--- Material provided Enclosed Below ---

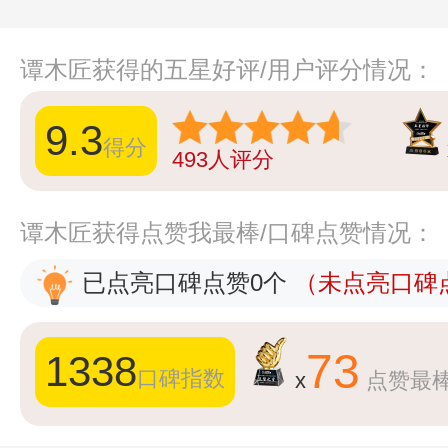
谭木匠获得的五星好评/用户评分情况：
9.3
得分
493
人评分
谭木匠获得点赞我最棒/口碑点赞情况：
已点亮口碑点赞0个
（未点亮口碑点
73
1338
口碑指数
x
点赞最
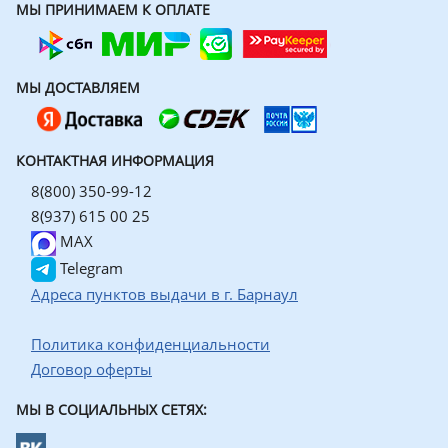
МЫ ПРИНИМАЕМ К ОПЛАТЕ
МЫ ДОСТАВЛЯЕМ
КОНТАКТНАЯ ИНФОРМАЦИЯ
8(800) 350-99-12
8(937) 615 00 25
MAX
Telegram
Адреса пунктов выдачи в г. Барнаул
Политика конфиденциальности
Договор оферты
МЫ В СОЦИАЛЬНЫХ СЕТЯХ:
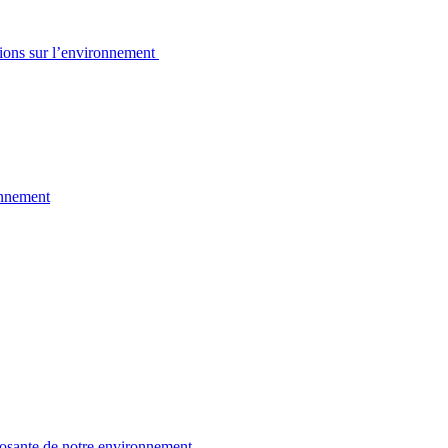
sions sur l’environnement
onnement
osante de notre environnement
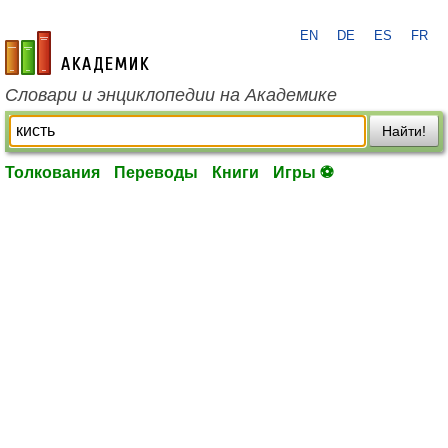
EN
DE
ES
FR
academic.ru
Словари и энциклопедии на Академике
Найти!
Толкования
Переводы
Книги
Игры ⚽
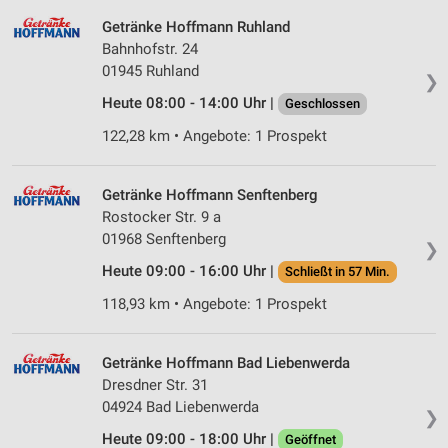
Getränke Hoffmann Ruhland
Bahnhofstr. 24
01945 Ruhland
❯
Heute 08:00 - 14:00 Uhr |
Geschlossen
122,28 km • Angebote: 1 Prospekt
Getränke Hoffmann Senftenberg
Rostocker Str. 9 a
01968 Senftenberg
❯
Heute 09:00 - 16:00 Uhr |
Schließt in 57 Min.
118,93 km • Angebote: 1 Prospekt
Getränke Hoffmann Bad Liebenwerda
Dresdner Str. 31
04924 Bad Liebenwerda
❯
Heute 09:00 - 18:00 Uhr |
Geöffnet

--- End of Enclosed Material provided ---

• Task to complete:
Which lines above contain the word "Getränke"? Copy all of them.

• Response to this task:
Getränke Hoffmann Ruhland
Getränke Hoffmann Senftenberg
Getränke Hoffmann Bad Liebenwerda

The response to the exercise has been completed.